I’m having an epidural, well intending on having one because i’m certainly to posh to push and well i’m keeping myself occupied liek no other. I’ve out, about and running all sorts of insania errands that a 9 month old preggo shouldn’t even be considering. You have to or you’ll go mental.I’m also hallucinating…which i’m finding bizarre. Maybe i’m not even pregnant and i’ve just eating all the pies and popped a bunch of pills. Tomorrow i have wardrobes to collect and well all sorts. Save me from myself. Bring on this birth. (I’ve taken my bra off. Fuck it. It killed. I need freedom and my Miss.World wig.)

I want to decorate my whole entire home and I need to do it right now until my waters break and I have a son. Why hasn’t he come yet? I’m not overdue, but if he doesn’t come soon, i’m sure my ‘whoop-dee’ will turn to stone.

Ps/ I enjoy that my morning has turned into me suggesting that @HannahTapDances (Wazza’s lovely lady) turns her beautiful, fairy lit shed into a Santa’s Grotto at Christmas. My exact quote: (After she praised me with a ‘Why didn’t I think of that?’
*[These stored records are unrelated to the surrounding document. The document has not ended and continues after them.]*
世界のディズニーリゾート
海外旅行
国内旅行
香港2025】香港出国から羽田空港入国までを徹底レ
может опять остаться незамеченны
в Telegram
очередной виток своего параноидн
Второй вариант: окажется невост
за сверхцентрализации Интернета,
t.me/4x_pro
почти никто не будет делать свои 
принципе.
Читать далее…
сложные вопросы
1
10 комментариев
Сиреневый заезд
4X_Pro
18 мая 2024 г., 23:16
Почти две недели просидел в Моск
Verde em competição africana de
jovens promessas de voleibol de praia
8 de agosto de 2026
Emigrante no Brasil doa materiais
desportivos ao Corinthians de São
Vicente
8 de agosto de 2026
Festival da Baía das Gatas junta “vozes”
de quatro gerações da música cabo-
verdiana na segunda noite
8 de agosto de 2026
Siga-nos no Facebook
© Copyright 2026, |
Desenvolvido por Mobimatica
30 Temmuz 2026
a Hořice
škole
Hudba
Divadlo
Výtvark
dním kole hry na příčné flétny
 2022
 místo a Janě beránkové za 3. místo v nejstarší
You see a beautifully lit garden shed. I see a *grab everyone’s child, stick Wazza in it as Santa and charge them extortionate amounts  to sit on his knee for a pressie.’ 
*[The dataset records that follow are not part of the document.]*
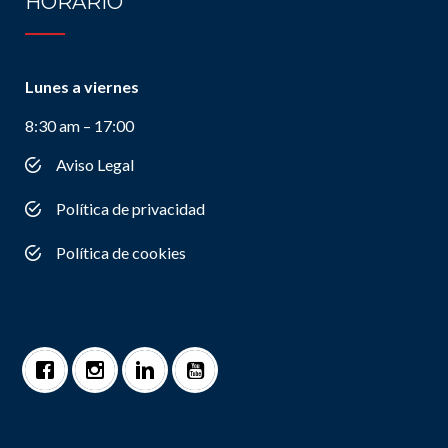
HORARIO
Lunes a viernes
8:30 am – 17:00
Aviso Legal
Política de privacidad
Política de cookies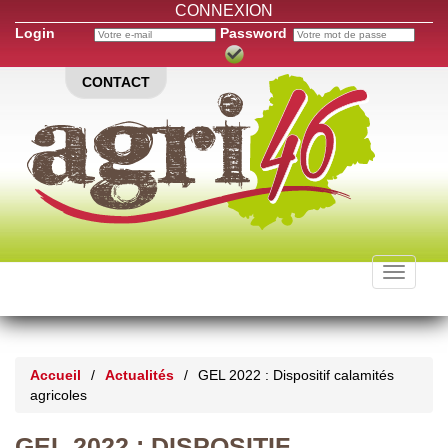
CONNEXION
Login
Password
CONTACT
Toggle
navigati
Accueil
/
Actualités
/
GEL 2022 : Dispositif calamités
agricoles
GEL 2022 : DISPOSITIF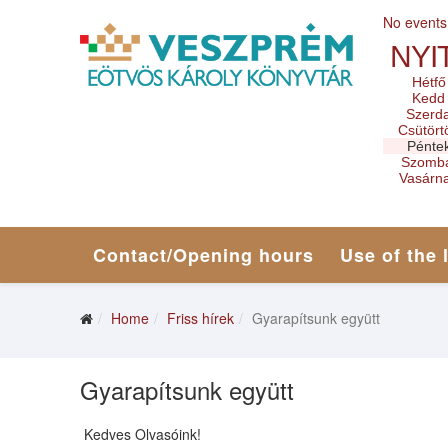
No events
NYI
Hétfő
Kedd
Szerd
Csütört
Pénte
Szomb
Vasárn
Contact/Opening hours
Use of the 
Home
Friss hírek
Gyarapítsunk együtt
Gyarapítsunk együtt
Kedves Olvasóink!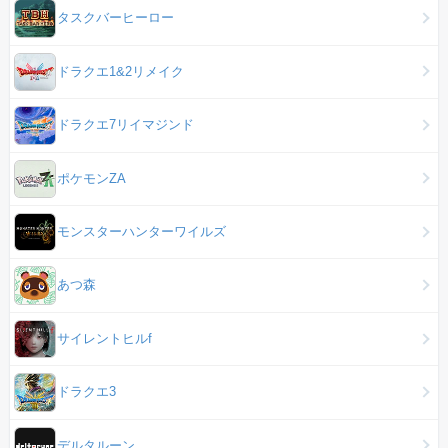
タスクバーヒーロー
ドラクエ1&2リメイク
ドラクエ7リイマジンド
ポケモンZA
モンスターハンターワイルズ
あつ森
サイレントヒルf
ドラクエ3
デルタルーン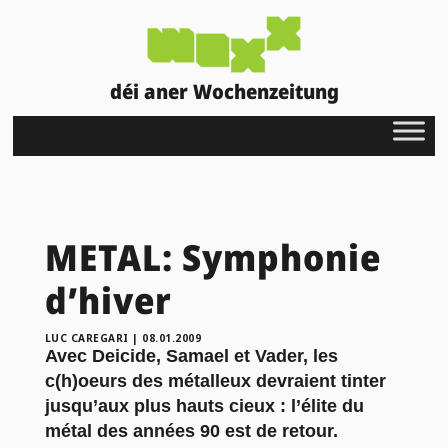
déi aner Wochenzeitung
METAL: Symphonie
d’hiver
LUC CAREGARI
|
08.01.2009
Avec Deicide, Samael et Vader, les
c(h)oeurs des métalleux devraient tinter
jusqu’aux plus hauts cieux : l’élite du
métal des années 90 est de retour.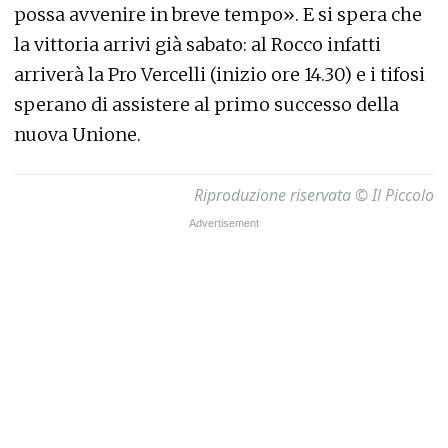
poss
a avvenire in breve tempo». E si spera che
la vittoria arrivi già sabato: al Rocco infatti
arriverà la Pro Vercelli (inizio ore 14.30) e i tifosi
sperano di assistere al primo successo della
nuova Unione.
Riproduzione riservata © Il Piccolo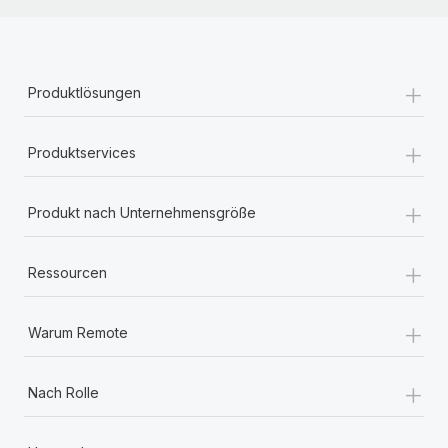
+
Produktlösungen
+
Produktservices
+
Produkt nach Unternehmensgröße
+
Ressourcen
+
Warum Remote
+
Nach Rolle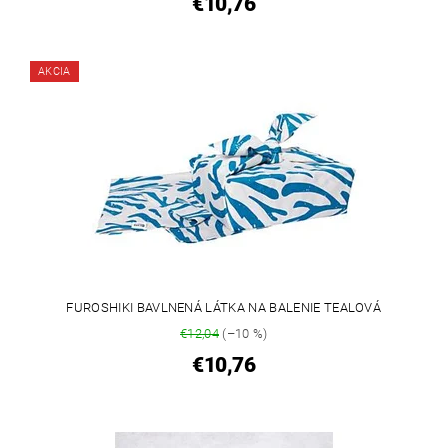
€10,76
AKCIA
FUROSHIKI BAVLNENÁ LÁTKA NA BALENIE TEALOVÁ
€12,04
(–10 %)
€10,76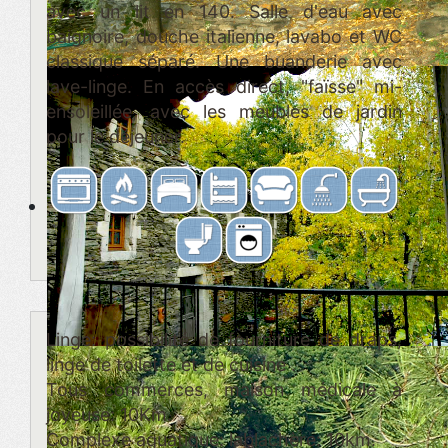
avec un lit en 140. Salle d'eau avec
baignoire, douche italienne, lavabo et WC
classique séparé. Une buanderie avec
lave-linge. En accès direct, "faïsse" mi-
ensoleillée, avec les meubles de jardin
pour le déjeuner.
Linge: possibilité de fourniture de draps,
linge de toilette et de cuisine .
Tous commerces, maison médicale à
joyeuse: 10Km.
Complexe aquatique: lablachère: 10km.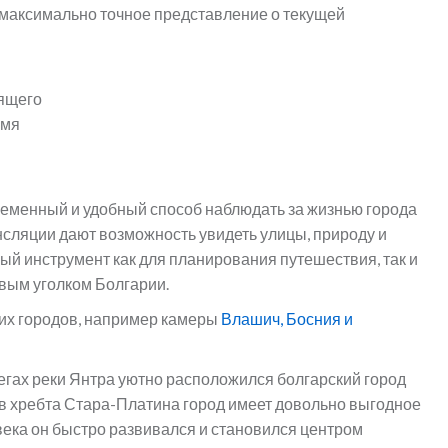
максимально точное представление о текущей
дящего
емя
ременный и удобный способ наблюдать за жизнью города
сляции дают возможность увидеть улицы, природу и
ный инструмент как для планирования путешествия, так и
ивым уголком Болгарии.
их городов, например камеры
Влашич, Босния и
гах реки Янтра уютно расположился болгарский город
в хребта Стара-Платина город имеет довольно выгодное
ека он быстро развивался и становился центром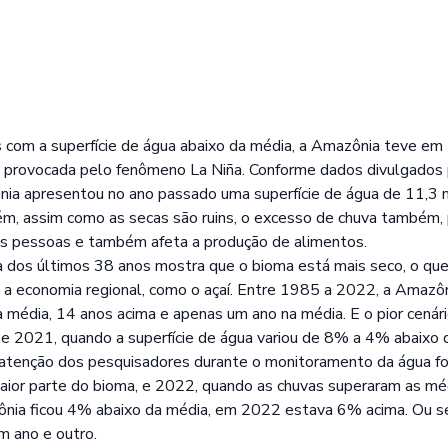
com a superfície de água abaixo da média, a Amazônia teve em
a provocada pelo fenômeno La Niña. Conforme dados divulgados
a apresentou no ano passado uma superfície de água de 11,3 
, assim como as secas são ruins, o excesso de chuva também, 
 às pessoas e também afeta a produção de alimentos.
ica dos últimos 38 anos mostra que o bioma está mais seco, o qu
 a economia regional, como o açaí. Entre 1985 a 2022, a Amazô
a média, 14 anos acima e apenas um ano na média. E o pior cenár
 2021, quando a superfície de água variou de 8% a 4% abaixo 
tenção dos pesquisadores durante o monitoramento da água foi 
aior parte do bioma, e 2022, quando as chuvas superaram as m
ônia ficou 4% abaixo da média, em 2022 estava 6% acima. Ou se
m ano e outro.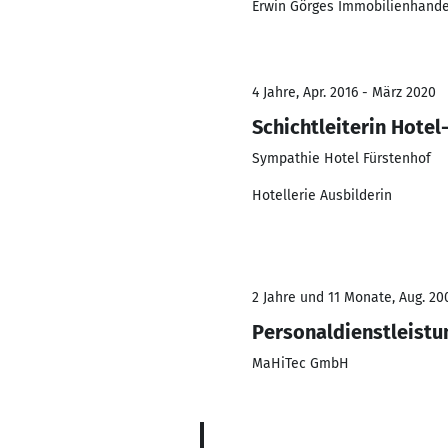
Erwin Görges Immobilienhande
4 Jahre, Apr. 2016 - März 2020
Schichtleiterin Hotel
Sympathie Hotel Fürstenhof
Hotellerie Ausbilderin
2 Jahre und 11 Monate, Aug. 200
Personaldienstleistu
MaHiTec GmbH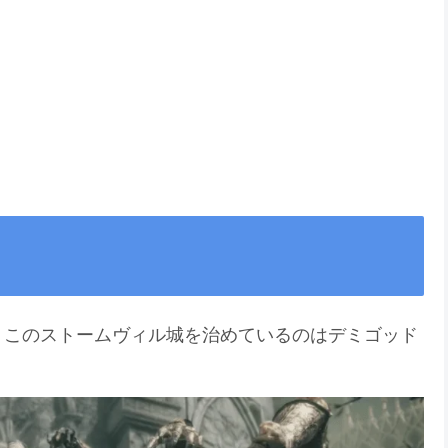
、このストームヴィル城を治めているのはデミゴッド
。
Then she told me that I had to be the elf…(I did used to be a grotto elf, it wasn’t as fun as I thought it was going to be.)

 

(Their fairy lit outhouse.)

PPS/ I also wrongly handed out Man Points’ to my dear friedn Blond Emma’s Hubby to be, who’s Facebook status displayed undying love for his beautiful wife to be. (His comment list was filled with notes from his guy friends calling him a ‘Bender.’ 🙂 ) Anyway, i thought i’d give him a little encouragement, as I adore a bit of romance and well Blond Emma deserves it. I was further told that he only plonked up lovely romantic stuff, due to the fact that he had just got into trouble with the darling Emma, so he was attempting to redeem himself. It’s a good way as all girls adore public displays of affection. However, I’m all about tough love, so I took his points away and stated that he needed to gift her with a very expensive material object, that quenches her taste for luxury..with flowers. #girlpower I mean, look at Keiran. He’s got the act of ‘flower giving’/expensive gift giving’ down now. It works.